Microsoft 'won' the summer showcases, but what does that mean when Marcus Fenix and Kratos are both on Steam?
www.pcgamer.com
Xbox is still obviously wanting to make hardware, and I have some thoughts on that. Consoles are increasingly getting just as powerful as your average gaming PC. I just did a little bit of research, the Xbox Series X was released at $450 MSRP, and for an equivalent gaming PC in terms of hardware, it would cost you closer to $1000 to build one in 2020. A Ryzen 3600 and RTX 3060 is apparently pretty close to the same gaming performance as that Xbox. Microsoft sells their consoles at a loss, recouping profits via game sales on its platforms.
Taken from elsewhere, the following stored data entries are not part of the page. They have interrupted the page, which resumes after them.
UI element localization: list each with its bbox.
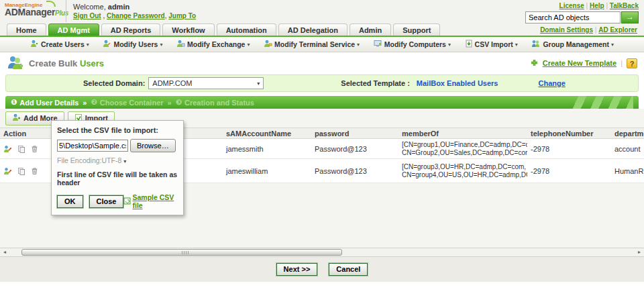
- col-header-samaccountname: sAMAccountName: [223, 130, 311, 138]
- license-link[interactable]: License: [559, 2, 584, 9]
- tab-workflow[interactable]: Workflow: [162, 23, 214, 36]
- modify-terminal-service-icon: [264, 40, 272, 49]
- menu-modify-terminal-service[interactable]: Modify Terminal Service▾: [264, 40, 360, 49]
- pipe-divider: |: [606, 2, 608, 9]
- browse-button[interactable]: Browse…: [130, 139, 176, 152]
- menu-label: Group Management: [543, 40, 609, 48]
- domain-settings-link[interactable]: Domain Settings: [540, 26, 593, 34]
- tab-support[interactable]: Support: [393, 23, 440, 36]
- next-button[interactable]: Next >>: [276, 263, 318, 276]
- chevron-down-icon: ▾: [247, 42, 250, 48]
- copy-icon[interactable]: [17, 167, 25, 175]
- tab-ad-mgmt[interactable]: AD Mgmt: [48, 23, 99, 36]
- menu-label: CSV Import: [475, 40, 513, 48]
- menu-csv-import[interactable]: CSV Import▾: [465, 40, 518, 49]
- close-button[interactable]: Close: [89, 195, 124, 208]
- sample-csv-file-link[interactable]: Sample CSV file: [132, 193, 178, 209]
- col-header-telephonenumber: telephoneNumber: [527, 130, 611, 138]
- file-encoding-dropdown[interactable]: File Encoding:UTF-8 ▾: [57, 156, 178, 164]
- menu-modify-users[interactable]: Modify Users▾: [103, 40, 162, 49]
- help-link[interactable]: Help: [590, 2, 604, 9]
- delete-icon[interactable]: [31, 167, 38, 175]
- selected-domain-label: Selected Domain:: [83, 79, 145, 87]
- tab-ad-reports[interactable]: AD Reports: [101, 23, 161, 36]
- step-label: Choose Container: [100, 99, 164, 107]
- memberof-line: [CN=group3,OU=HR,DC=admp,DC=com,: [402, 163, 524, 171]
- step-number: ❶: [11, 98, 17, 107]
- step-creation-and-status: ❸ Creation and Status: [176, 98, 254, 107]
- modify-exchange-icon: [176, 40, 185, 49]
- modify-users-icon: [103, 40, 111, 49]
- tab-automation[interactable]: Automation: [217, 23, 276, 36]
- edit-user-icon[interactable]: [3, 167, 12, 175]
- chevron-down-icon: ▾: [357, 42, 360, 48]
- search-button[interactable]: →: [621, 11, 639, 23]
- search-input[interactable]: [525, 11, 621, 23]
- edit-user-icon[interactable]: [3, 145, 12, 153]
- dialog-title: Select the CSV file to import:: [57, 126, 178, 134]
- selected-domain-select[interactable]: ADMP.COM ▾: [148, 77, 264, 89]
- jump-to-link[interactable]: Jump To: [168, 12, 196, 19]
- bulk-users-icon: [7, 56, 24, 71]
- page-title-accent: Users: [80, 58, 104, 68]
- col-header-password: password: [311, 130, 398, 138]
- change-password-link[interactable]: Change Password: [107, 12, 165, 19]
- horizontal-scrollbar[interactable]: ◂ ▸: [0, 248, 644, 257]
- tab-home[interactable]: Home: [7, 23, 46, 36]
- tab-admin[interactable]: Admin: [350, 23, 391, 36]
- cancel-button[interactable]: Cancel: [329, 263, 368, 276]
- selected-domain-value: ADMP.COM: [152, 79, 192, 87]
- page-title: Create Bulk Users: [29, 58, 104, 68]
- col-header-memberof: memberOf: [398, 130, 527, 138]
- sign-out-link[interactable]: Sign Out: [73, 12, 101, 19]
- tab-ad-delegation[interactable]: AD Delegation: [278, 23, 347, 36]
- plus-icon: [530, 58, 539, 68]
- menu-modify-computers[interactable]: Modify Computers▾: [374, 40, 451, 49]
- main-content: Add More Import Action sAMAccountName pa…: [0, 109, 644, 282]
- talkback-link[interactable]: TalkBack: [610, 2, 639, 9]
- create-new-template-link[interactable]: Create New Template: [543, 59, 616, 67]
- chevron-down-icon: ▾: [160, 42, 162, 48]
- menu-label: Modify Users: [113, 40, 158, 48]
- col-header-department: department: [611, 130, 644, 138]
- scrollbar-thumb[interactable]: [21, 249, 342, 256]
- memberof-line: CN=group4,OU=US,OU=HR,DC=admp,DC=com]: [402, 171, 524, 179]
- csv-import-dialog: Select the CSV file to import: Browse… F…: [51, 120, 184, 215]
- chevron-down-icon: ▾: [611, 42, 614, 48]
- menu-label: Create Users: [41, 40, 85, 48]
- cell-department: account: [611, 145, 644, 153]
- sample-csv-icon: [123, 197, 131, 206]
- help-button[interactable]: ?: [627, 58, 637, 68]
- csv-header-note: First line of CSV file will be taken as …: [57, 170, 178, 187]
- file-encoding-label: File Encoding:UTF-8: [57, 156, 121, 164]
- delete-icon[interactable]: [31, 145, 38, 153]
- top-header: ManageEngine ADManagerPlus Welcome, admi…: [0, 0, 644, 52]
- pipe-divider: |: [621, 59, 623, 67]
- brand-main: ADManager: [5, 7, 55, 17]
- menu-create-users[interactable]: Create Users▾: [30, 40, 89, 49]
- menu-label: Modify Exchange: [187, 40, 245, 48]
- ad-explorer-link[interactable]: AD Explorer: [598, 26, 637, 34]
- username: admin: [108, 3, 129, 11]
- chevron-down-icon: ▾: [448, 42, 451, 48]
- welcome-label: Welcome,: [73, 3, 106, 11]
- cell-password: Password@123: [311, 167, 398, 175]
- step-number: ❷: [91, 98, 97, 107]
- step-label: Add User Details: [19, 99, 78, 107]
- step-number: ❸: [176, 98, 182, 107]
- cell-department: HumanR: [611, 167, 644, 175]
- cell-samaccountname: jameswilliam: [223, 167, 311, 175]
- change-template-link[interactable]: Change: [538, 79, 565, 87]
- csv-file-input[interactable]: [57, 140, 128, 152]
- step-choose-container: ❷ Choose Container: [91, 98, 163, 107]
- footer-actions: Next >> Cancel: [0, 257, 644, 282]
- menu-group-management[interactable]: Group Management▾: [531, 40, 614, 49]
- scroll-left-arrow[interactable]: ◂: [1, 249, 8, 256]
- scroll-right-arrow[interactable]: ▸: [636, 249, 643, 256]
- modify-computers-icon: [374, 40, 382, 49]
- copy-icon[interactable]: [17, 145, 25, 153]
- ok-button[interactable]: OK: [57, 195, 83, 208]
- selected-template-value: MailBox Enabled Users: [417, 79, 498, 87]
- app-logo: ManageEngine ADManagerPlus: [0, 0, 66, 22]
- menu-modify-exchange[interactable]: Modify Exchange▾: [176, 40, 250, 49]
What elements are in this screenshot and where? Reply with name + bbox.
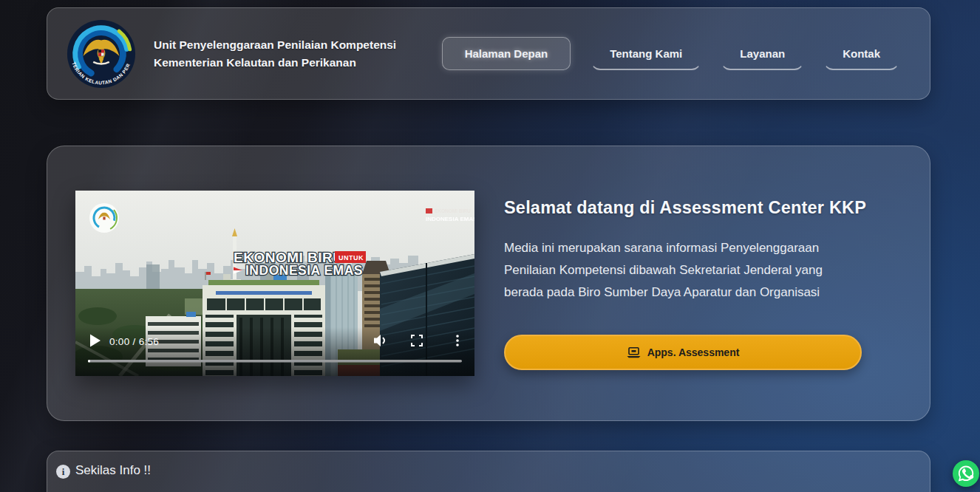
- video-playhead: [88, 360, 90, 363]
- hero-heading: Selamat datang di Assessment Center KKP: [504, 198, 862, 218]
- hero-card: EKONOMI BIRU INDONESIA EMAS EKONOMI BIRU…: [47, 146, 930, 421]
- page: KEMENTERIAN KELAUTAN DAN PERIKANAN Unit …: [0, 0, 980, 492]
- site-title-line2: Kementerian Kelautan dan Perikanan: [154, 54, 396, 71]
- svg-text:EKONOMI BIRU: EKONOMI BIRU: [435, 208, 471, 213]
- whatsapp-button[interactable]: [953, 460, 979, 487]
- site-title: Unit Penyelenggaraan Penilaian Kompetens…: [154, 36, 396, 71]
- svg-text:INDONESIA EMAS: INDONESIA EMAS: [426, 216, 474, 222]
- nav-tentang-kami[interactable]: Tentang Kami: [591, 38, 701, 70]
- video-controls-gradient: [75, 327, 474, 376]
- video-time: 0:00 / 6:56: [109, 336, 159, 347]
- info-icon: i: [56, 465, 70, 479]
- sekilas-info-bar: i Sekilas Info !!: [47, 451, 930, 492]
- site-title-line1: Unit Penyelenggaraan Penilaian Kompetens…: [154, 36, 396, 53]
- kkp-ministry-logo-icon: KEMENTERIAN KELAUTAN DAN PERIKANAN: [65, 18, 137, 90]
- nav-kontak[interactable]: Kontak: [824, 38, 899, 70]
- sekilas-info-title: Sekilas Info !!: [75, 463, 151, 478]
- video-title-overlay: EKONOMI BIRU UNTUK INDONESIA EMAS: [234, 250, 366, 278]
- nav-halaman-depan[interactable]: Halaman Depan: [442, 37, 571, 70]
- apps-assessment-label: Apps. Assessment: [647, 346, 740, 358]
- header-bar: KEMENTERIAN KELAUTAN DAN PERIKANAN Unit …: [47, 7, 930, 100]
- apps-assessment-button[interactable]: Apps. Assessment: [504, 335, 862, 370]
- video-player[interactable]: EKONOMI BIRU INDONESIA EMAS EKONOMI BIRU…: [75, 191, 474, 376]
- svg-text:INDONESIA EMAS: INDONESIA EMAS: [245, 263, 363, 278]
- hero-paragraph: Media ini merupakan sarana informasi Pen…: [504, 237, 862, 304]
- video-progress-bar[interactable]: [88, 360, 462, 363]
- laptop-icon: [627, 347, 641, 358]
- main-nav: Halaman Depan Tentang Kami Layanan Konta…: [442, 37, 899, 70]
- nav-layanan[interactable]: Layanan: [721, 38, 803, 70]
- svg-text:UNTUK: UNTUK: [338, 254, 364, 262]
- video-overflow-menu-icon[interactable]: [456, 335, 459, 346]
- hero-content: Selamat datang di Assessment Center KKP …: [504, 192, 862, 370]
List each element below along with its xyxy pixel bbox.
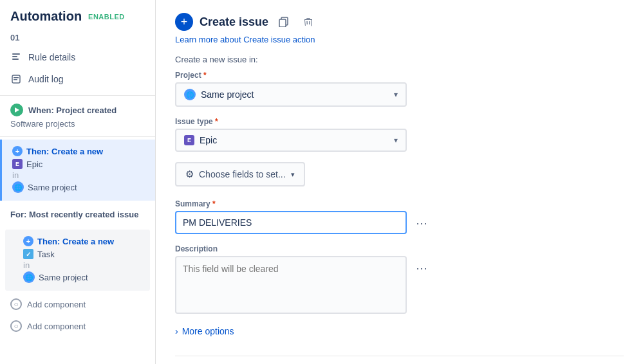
add-component-2[interactable]: ○ Add component	[0, 315, 155, 337]
issue-type-field-label: Issue type *	[175, 117, 624, 126]
choose-fields-arrow-icon: ▾	[291, 170, 295, 179]
then-action-2-project: Same project	[39, 273, 88, 282]
step-number: 01	[0, 29, 155, 46]
choose-fields-button[interactable]: ⚙ Choose fields to set... ▾	[175, 162, 305, 187]
more-options-link[interactable]: › More options	[175, 326, 624, 336]
add-component-2-label: Add component	[27, 322, 86, 331]
add-component-1-icon: ○	[10, 298, 22, 310]
add-component-2-icon: ○	[10, 320, 22, 332]
summary-field-wrap: Summary *	[175, 199, 407, 234]
epic-icon-1: E	[12, 159, 23, 169]
rule-icon	[10, 51, 22, 63]
then-action-2[interactable]: + Then: Create a new Task in 🌐 Same proj…	[5, 230, 150, 291]
issue-type-field-group: Issue type * E Epic ▾	[175, 117, 624, 152]
sidebar-header: Automation ENABLED	[0, 0, 155, 29]
project-select-value: 🌐 Same project	[184, 89, 254, 100]
issue-type-required: *	[213, 117, 218, 126]
sidebar-menu: Rule details Audit log	[0, 46, 155, 96]
then-action-1-project: Same project	[28, 183, 77, 192]
project-required: *	[201, 71, 207, 80]
issue-type-epic-icon: E	[184, 135, 194, 145]
when-sub: Software projects	[10, 119, 145, 129]
more-options-chevron-icon: ›	[175, 326, 178, 336]
then-action-2-issuetype: Task	[37, 250, 55, 259]
svg-rect-2	[12, 59, 19, 60]
sidebar-item-audit-log[interactable]: Audit log	[0, 68, 155, 90]
when-label: When: Project created	[28, 105, 116, 115]
summary-row: Summary * ⋯	[175, 199, 624, 234]
planet-icon-2: 🌐	[23, 271, 35, 283]
footer-actions: Cancel Save	[175, 356, 624, 364]
planet-icon-1: 🌐	[12, 181, 24, 193]
issue-type-chevron-icon: ▾	[394, 136, 398, 145]
sidebar-item-rule-details[interactable]: Rule details	[0, 46, 155, 68]
svg-rect-0	[12, 53, 20, 55]
then-action-1-label: Then: Create a new	[26, 147, 103, 156]
svg-rect-8	[279, 19, 286, 27]
then-action-1-plus-icon: +	[12, 146, 23, 156]
svg-rect-1	[12, 56, 17, 57]
svg-rect-5	[14, 79, 17, 80]
create-issue-plus-icon: +	[175, 13, 193, 31]
summary-more-button[interactable]: ⋯	[412, 214, 431, 233]
add-component-1-label: Add component	[27, 300, 86, 309]
summary-field-label: Summary *	[175, 199, 407, 208]
svg-rect-4	[14, 77, 19, 78]
choose-fields-label: Choose fields to set...	[199, 169, 286, 179]
issue-type-select[interactable]: E Epic ▾	[175, 129, 407, 152]
project-select[interactable]: 🌐 Same project ▾	[175, 82, 407, 107]
for-label: For: Most recently created issue	[10, 210, 145, 219]
sidebar: Automation ENABLED 01 Rule details Audit…	[0, 0, 156, 364]
issue-type-select-value: E Epic	[184, 135, 217, 145]
project-field-label: Project *	[175, 71, 624, 80]
svg-marker-6	[15, 107, 19, 113]
status-badge: ENABLED	[88, 13, 125, 21]
summary-required: *	[210, 199, 216, 208]
sidebar-audit-log-label: Audit log	[28, 74, 63, 84]
then-action-1-prep: in	[12, 170, 19, 180]
description-more-button[interactable]: ⋯	[412, 259, 431, 278]
copy-button[interactable]	[275, 13, 293, 31]
description-textarea[interactable]	[175, 256, 407, 314]
then-action-2-prep: in	[23, 260, 30, 270]
sidebar-rule-details-label: Rule details	[28, 52, 75, 62]
description-field-wrap: Description	[175, 244, 407, 316]
create-issue-header: + Create issue	[175, 13, 624, 31]
description-field-label: Description	[175, 244, 407, 253]
for-section: For: Most recently created issue	[0, 203, 155, 227]
gear-icon: ⚙	[185, 168, 194, 180]
project-field-group: Project * 🌐 Same project ▾	[175, 71, 624, 107]
app-title: Automation	[10, 9, 82, 24]
main-panel: + Create issue Learn more about Create i…	[156, 0, 643, 364]
learn-more-link[interactable]: Learn more about Create issue action	[175, 35, 624, 44]
description-row: Description ⋯	[175, 244, 624, 316]
then-action-1-issuetype: Epic	[26, 159, 42, 169]
create-label: Create a new issue in:	[175, 55, 624, 64]
delete-button[interactable]	[299, 13, 317, 31]
add-component-1[interactable]: ○ Add component	[0, 293, 155, 315]
when-icon	[10, 104, 23, 116]
when-section[interactable]: When: Project created Software projects	[0, 96, 155, 137]
create-issue-title: Create issue	[200, 15, 268, 29]
then-action-1[interactable]: + Then: Create a new E Epic in 🌐 Same pr…	[0, 140, 155, 201]
then-action-2-label: Then: Create a new	[37, 237, 114, 246]
project-chevron-icon: ▾	[394, 90, 398, 99]
task-icon	[23, 249, 33, 259]
then-action-2-plus-icon: +	[23, 236, 33, 246]
project-planet-icon: 🌐	[184, 89, 196, 100]
summary-input[interactable]	[175, 211, 407, 234]
audit-icon	[10, 73, 22, 85]
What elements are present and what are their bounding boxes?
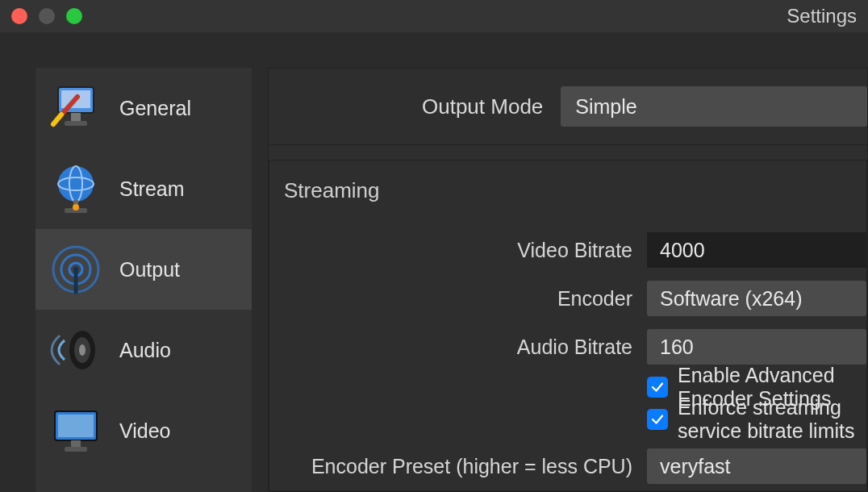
svg-line-5 [53,115,61,124]
encoder-label: Encoder [269,287,632,311]
enforce-streaming-checkbox[interactable] [647,409,668,430]
video-bitrate-input[interactable]: 4000 [647,232,866,268]
encoder-preset-value: veryfast [660,455,731,478]
video-bitrate-label: Video Bitrate [269,239,632,262]
settings-general-icon [47,79,105,137]
svg-point-19 [79,344,86,356]
sidebar-item-audio[interactable]: Audio [35,310,252,390]
output-mode-select[interactable]: Simple [561,86,867,127]
check-icon [650,412,665,427]
output-mode-value: Simple [575,95,636,119]
window-controls [11,8,82,24]
audio-bitrate-select[interactable]: 160 [647,329,866,365]
sidebar-item-label: Output [119,258,180,281]
sidebar-item-video[interactable]: Video [35,390,252,471]
streaming-panel: Streaming Video Bitrate 4000 Encoder Sof… [269,160,867,491]
close-window-button[interactable] [11,8,27,24]
svg-rect-23 [65,447,87,452]
settings-sidebar: General Stream [35,68,252,492]
sidebar-item-label: Audio [119,339,171,362]
sidebar-item-stream[interactable]: Stream [35,148,252,229]
sidebar-item-label: Video [119,419,171,443]
check-icon [650,380,665,394]
encoder-preset-label: Encoder Preset (higher = less CPU) [269,455,632,478]
sidebar-item-label: General [119,97,191,120]
video-bitrate-value: 4000 [660,239,705,262]
encoder-preset-select[interactable]: veryfast [647,448,866,484]
output-mode-row: Output Mode Simple [269,69,867,145]
speaker-icon [47,321,105,379]
titlebar: Settings [0,0,868,32]
svg-rect-2 [71,113,81,121]
broadcast-icon [47,240,105,298]
window-title: Settings [787,0,857,32]
svg-rect-3 [65,121,87,126]
encoder-select[interactable]: Software (x264) [647,281,866,316]
svg-point-11 [73,204,79,211]
svg-point-6 [58,166,94,202]
settings-main: Output Mode Simple Streaming Video Bitra… [268,68,868,492]
globe-icon [47,160,105,218]
audio-bitrate-label: Audio Bitrate [269,336,632,359]
svg-rect-21 [58,415,94,437]
enable-advanced-checkbox[interactable] [647,377,668,398]
encoder-value: Software (x264) [660,287,802,311]
output-mode-label: Output Mode [422,94,543,119]
streaming-section-title: Streaming [269,178,866,226]
svg-rect-22 [71,440,81,447]
sidebar-item-general[interactable]: General [35,68,252,148]
audio-bitrate-value: 160 [660,336,694,359]
sidebar-item-output[interactable]: Output [35,229,252,310]
monitor-icon [47,402,105,460]
svg-point-16 [73,267,78,272]
minimize-window-button[interactable] [39,8,55,24]
sidebar-item-label: Stream [119,177,185,201]
zoom-window-button[interactable] [66,8,82,24]
enforce-streaming-label: Enforce streaming service bitrate limits [678,396,866,443]
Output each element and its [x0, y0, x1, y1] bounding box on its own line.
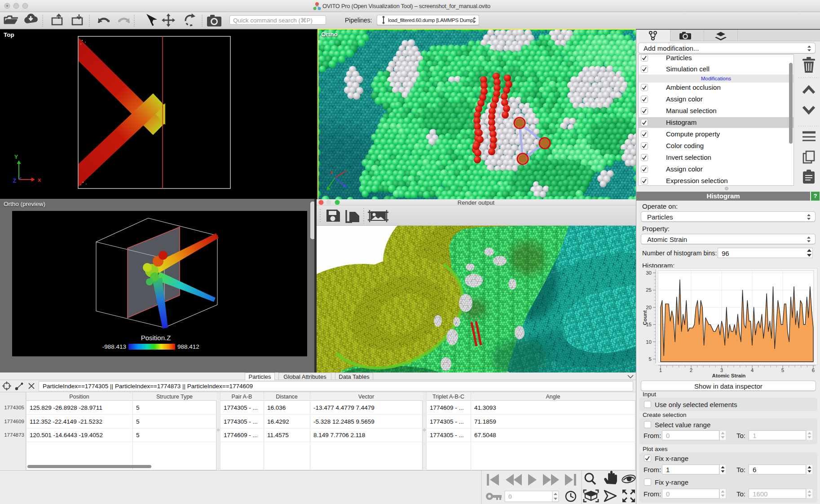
svg-text:OVITO Pro (Open Visualization: OVITO Pro (Open Visualization Tool) – sc…: [322, 3, 490, 9]
svg-text:Render output: Render output: [458, 199, 495, 206]
svg-text:2: 2: [690, 368, 692, 373]
svg-text:20: 20: [646, 305, 652, 310]
svg-text:1: 1: [659, 368, 662, 373]
svg-text:Y: Y: [14, 153, 18, 160]
svg-text:load_filtered.60.dump [LAMMPS: load_filtered.60.dump [LAMMPS Dump]: [388, 18, 474, 23]
svg-text:x: x: [38, 176, 41, 183]
svg-text:-988.413: -988.413: [102, 343, 126, 350]
svg-text:Count: Count: [642, 310, 648, 325]
svg-text:3: 3: [720, 368, 723, 373]
svg-text:4: 4: [751, 368, 754, 373]
svg-text:6: 6: [812, 368, 815, 373]
svg-text:5: 5: [649, 356, 652, 362]
svg-text:Z: Z: [13, 178, 16, 184]
svg-text:988.412: 988.412: [177, 343, 199, 350]
svg-text:30: 30: [646, 270, 652, 276]
svg-text:10: 10: [646, 339, 652, 345]
svg-text:0: 0: [508, 493, 512, 500]
svg-text:Position.Z: Position.Z: [141, 334, 171, 342]
svg-text:x: x: [330, 169, 333, 175]
svg-text:25: 25: [646, 287, 652, 293]
svg-text:5: 5: [781, 368, 784, 373]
With that business approach, I think Microsoft could more aggressively price their new consoles while maintaining good performance. With the walls between console and PC gaming starting to disappear, I think consoles will be the entry level machines for budget conscious gamers. Of course this has always been the case for as long as PC gaming and console gaming have coexisted, but now is the time to really market it more specifically that way. Introduce more PC exclusives to consoles, sell consoles cheaper, and get more people playing more games. No longer are customers wanting the latest console to play the latest exclusive, but instead they see games that were once PC only but couldn’t afford to buy a gaming PC, now buying a console as a low cost entry point to play those same games. There’s lot of games on Steam and the PC platform as a whole that haven’t made it to consoles. If we are bringing console exclusives to PC, then PC games should move the other way as well. Every game on every platform, but now with consoles as the cheaper route and gaming PCs as the more high-end premium route.
Don’t know if this makes much sense to anyone but me, I may have just worded this weirdly, but I think I got my point across.